Truth FAQs:

Q: Is truth most often used to mean being in accord with fact or reality?

A: Yes, or fidelity to an original or standard.

Q: Is truth what human inquiry would find out on a matter?

A: Yes, if our practice of inquiry were taken as far as it could profitably go: "The opinion which is fated to be ultimately agreed to by all who investigate, is what we mean by the truth".

Q: Is truth called logical or formal?

A: Yes.

Q: Was truth better than truth if it had this life enhancement as a consequence?

A: Yes.

Q: Is truth viewed as the correspondence of language or thought to an independent reality?

A: Yes, and in what is sometimes called the correspondence theory of truth.

Q: Is truth what would be agreed upon in an ideal speech situation?

A: Yes.

Q: Is truth verified and confirmed by the results of putting one's concepts into practice?

A: Yes.

Q: Is truth the reference of a judgment to something different from itself which is its sufficient reason?

A: Yes, Judgments can have material, formal, transcendental, or metalogical truth.

Q: Is truth discussed and debated in several contexts?

A: Yes, and including philosophy, art, and religion.

Q: Is truth useful in everyday life but, upon deep analysis, turns out to be technically self-contradictory?

A: Yes, in particular, any formal system that fully obeys Capture and Release semantics for truth , and that also respects classical logic, is provably inconsistent and succumbs to the liar paradox or to a similar contradiction.

Q: Is truth superior to silence?

A: Yes, and etc.

Q: Is truth subjective or objective?

A: Yes, and relative or absolute.

Q: Is truth described partly in "Man from Himself: An Inquiry into the Psychology of Ethics"?

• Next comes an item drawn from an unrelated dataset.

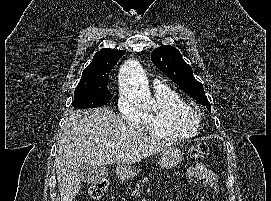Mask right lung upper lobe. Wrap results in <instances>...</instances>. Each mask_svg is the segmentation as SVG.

A: Yes, and from which excerpts are included below.

Q: Is truth defined as "unchangeable", "that which has no distortion", "that which is beyond distinctions of time, space, and person", "that which pervades the universe in all its constancy"?

A: Yes, The human body, therefore is not completely true as it changes with time, for example.

Q: Is truth constructed by social processes?

A: Yes, and is historically and culturally specific, and that it is in part shaped through the power struggles within a community.

Q: Are truths final and static?

A: Yes, and subjective truths are continuing and dynamic.

Q: Is truth merely nominal and?

A: Yes, and therefore, we cannot employ it to establish which judgements are true.

Q: Are truths deceptive and may lead to a false conclusion?

A: Yes.

Q: Is truth understood to reside in persons""?

A: Yes, and in Ricardian England it "transforms".

Q: Is truth obtained?

A: Yes.

Q: Is truth covered by a golden bowl?

A: Yes.

Q: Is truth viewed as contingent on convention?

A: Yes, and human perception, and social experience.

Q: Is truth whatever is agreed upon?

A: Yes, or in some versions, might come to be agreed upon, by some specified group.

Q: Is truth analogous to the mechanics of a material body in motion under the influence of its own inner force?

A: Yes.

Q: Is truth a matter of accurately copying what is known as "objective reality" and then representing it in thoughts?

A: Yes, and words and other symbols.

Q: Is truth seen by some as consistent with correspondence theory?

A: Yes.

Q: Is truth a redundant concept?

A: Yes, that is, it is merely a word that is traditionally used in conversation or writing, generally for emphasis, but not a word that actually equates to anything in reality.

Q: Is truth not a property?

A: Yes, but rather can be understood to say that, for instance, the assertion "P" may well involve a substantial truth, and the theorists in this case are minimizing only the redundancy or prosentence involved in the statement such as "that's true".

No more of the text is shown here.